> Task prompt: I'd like the number of lines in the material below that include the word "workers", written with no other text.

> Provided data:

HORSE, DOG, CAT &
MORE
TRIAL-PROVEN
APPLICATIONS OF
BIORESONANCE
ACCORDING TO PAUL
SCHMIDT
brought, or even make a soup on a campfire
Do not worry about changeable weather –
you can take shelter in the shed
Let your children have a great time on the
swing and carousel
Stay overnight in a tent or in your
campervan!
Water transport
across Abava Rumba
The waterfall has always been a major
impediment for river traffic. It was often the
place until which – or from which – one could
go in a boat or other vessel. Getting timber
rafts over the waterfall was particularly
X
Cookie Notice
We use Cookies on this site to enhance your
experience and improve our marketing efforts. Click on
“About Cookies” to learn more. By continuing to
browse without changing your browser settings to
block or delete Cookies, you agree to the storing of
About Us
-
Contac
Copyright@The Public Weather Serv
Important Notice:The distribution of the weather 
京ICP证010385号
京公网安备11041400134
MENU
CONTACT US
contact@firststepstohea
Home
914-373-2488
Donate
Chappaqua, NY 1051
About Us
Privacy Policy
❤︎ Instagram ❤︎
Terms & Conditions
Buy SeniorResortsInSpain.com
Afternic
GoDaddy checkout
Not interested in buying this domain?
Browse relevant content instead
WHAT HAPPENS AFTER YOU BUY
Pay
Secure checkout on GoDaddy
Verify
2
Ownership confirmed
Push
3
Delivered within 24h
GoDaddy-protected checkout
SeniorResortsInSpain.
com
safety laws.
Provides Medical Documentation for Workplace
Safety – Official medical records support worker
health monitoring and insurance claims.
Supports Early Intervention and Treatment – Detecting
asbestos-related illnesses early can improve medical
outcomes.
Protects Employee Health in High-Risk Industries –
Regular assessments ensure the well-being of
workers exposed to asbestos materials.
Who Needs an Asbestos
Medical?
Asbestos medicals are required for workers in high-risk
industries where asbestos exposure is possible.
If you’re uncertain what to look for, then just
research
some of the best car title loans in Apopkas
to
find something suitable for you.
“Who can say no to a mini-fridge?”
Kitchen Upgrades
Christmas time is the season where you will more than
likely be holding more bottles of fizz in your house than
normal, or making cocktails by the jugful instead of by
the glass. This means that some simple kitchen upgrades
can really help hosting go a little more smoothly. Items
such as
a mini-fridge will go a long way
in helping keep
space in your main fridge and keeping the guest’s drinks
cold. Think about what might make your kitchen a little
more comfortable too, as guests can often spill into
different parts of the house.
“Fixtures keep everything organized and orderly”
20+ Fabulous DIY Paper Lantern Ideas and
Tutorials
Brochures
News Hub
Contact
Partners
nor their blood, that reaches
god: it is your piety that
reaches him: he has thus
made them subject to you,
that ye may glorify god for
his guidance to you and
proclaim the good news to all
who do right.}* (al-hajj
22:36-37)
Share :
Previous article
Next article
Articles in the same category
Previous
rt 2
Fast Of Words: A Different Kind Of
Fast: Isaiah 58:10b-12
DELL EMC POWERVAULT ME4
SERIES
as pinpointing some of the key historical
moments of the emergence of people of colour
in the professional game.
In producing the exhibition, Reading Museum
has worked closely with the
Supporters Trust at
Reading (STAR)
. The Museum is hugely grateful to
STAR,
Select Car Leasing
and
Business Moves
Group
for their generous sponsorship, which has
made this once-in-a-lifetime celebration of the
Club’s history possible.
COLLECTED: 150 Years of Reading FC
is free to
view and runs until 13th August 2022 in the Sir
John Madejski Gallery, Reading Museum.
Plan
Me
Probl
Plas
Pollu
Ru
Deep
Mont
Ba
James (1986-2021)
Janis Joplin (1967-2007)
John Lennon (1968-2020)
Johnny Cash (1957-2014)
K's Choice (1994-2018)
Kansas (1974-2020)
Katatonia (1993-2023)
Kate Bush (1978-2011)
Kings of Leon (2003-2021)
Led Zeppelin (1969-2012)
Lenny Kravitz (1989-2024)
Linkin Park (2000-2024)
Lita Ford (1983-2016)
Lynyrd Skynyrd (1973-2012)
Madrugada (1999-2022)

> Answer box: 2